2. The presence of new time series that do not have a trained model yet.
3. No new (or valid) datapoints produced during inference.
Investigate the logs for more details.
- alert: HighReadErrorRate
expr: >
(
sum(increase(vmanomaly_reader_responses_total{job=~".*vmanomaly.*", code=~"2.."}[5m])) by (job, instance, url) /
sum(increase(vmanomaly_reader_responses_total{job=~".*vmanomaly.*"}[5m])) by (job, instance, url)
) < 0.95
for: 5m
labels:
severity: warning
annotations:
summary: "High error rate in read requests for \"{{ $labels.job }}\"(\"{{ $labels.instance }}\") for url: {{ $labels.url }} during the last 5m"
description: >
Reading errors may indicate issues with the input data source, server-side constraint violations, security or network issues.

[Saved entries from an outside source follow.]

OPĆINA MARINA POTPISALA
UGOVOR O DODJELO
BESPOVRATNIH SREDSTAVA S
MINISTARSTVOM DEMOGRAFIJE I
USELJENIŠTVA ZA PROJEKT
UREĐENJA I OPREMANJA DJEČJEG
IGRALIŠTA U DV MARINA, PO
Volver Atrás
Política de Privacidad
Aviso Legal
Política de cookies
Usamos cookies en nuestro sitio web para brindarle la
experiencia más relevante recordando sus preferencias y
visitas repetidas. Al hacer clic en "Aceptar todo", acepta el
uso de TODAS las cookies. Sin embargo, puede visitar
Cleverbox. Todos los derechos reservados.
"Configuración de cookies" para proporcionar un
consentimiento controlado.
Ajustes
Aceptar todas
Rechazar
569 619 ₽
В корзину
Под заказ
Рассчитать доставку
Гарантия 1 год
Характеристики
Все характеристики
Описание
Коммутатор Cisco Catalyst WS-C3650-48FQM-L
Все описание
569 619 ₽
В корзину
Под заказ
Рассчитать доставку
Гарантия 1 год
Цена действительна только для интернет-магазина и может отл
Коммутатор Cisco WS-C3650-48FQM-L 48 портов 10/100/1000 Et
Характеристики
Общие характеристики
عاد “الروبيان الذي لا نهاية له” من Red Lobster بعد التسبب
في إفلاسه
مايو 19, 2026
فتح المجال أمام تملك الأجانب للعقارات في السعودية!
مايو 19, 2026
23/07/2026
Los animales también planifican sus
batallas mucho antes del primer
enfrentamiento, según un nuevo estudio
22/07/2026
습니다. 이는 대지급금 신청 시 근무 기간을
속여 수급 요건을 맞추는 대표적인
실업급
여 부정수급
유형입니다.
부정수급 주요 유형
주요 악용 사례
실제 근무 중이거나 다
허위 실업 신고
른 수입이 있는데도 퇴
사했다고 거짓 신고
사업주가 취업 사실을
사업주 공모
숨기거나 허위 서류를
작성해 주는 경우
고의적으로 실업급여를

Investigate the logs for more details.
- alert: HighWriteErrorRate
expr: >
(
sum(increase(vmanomaly_writer_responses_total{job=~".*vmanomaly.*", code=~"2.."}[5m])) by (job, instance, url) /
sum(increase(vmanomaly_writer_responses_total{job=~".*vmanomaly.*"}[5m])) by (job, instance, url)
) < 0.95
for: 5m
labels:
severity: warning
annotations:
summary: "High error rate in write requests for \"{{ $labels.job }}\"(\"{{ $labels.instance }}\") for url: {{ $labels.url }} during the last 5m"
description: >
Writing errors may indicate issues with the destination source, server-side constraint violations, security, or network issues.
Investigate the logs for more details.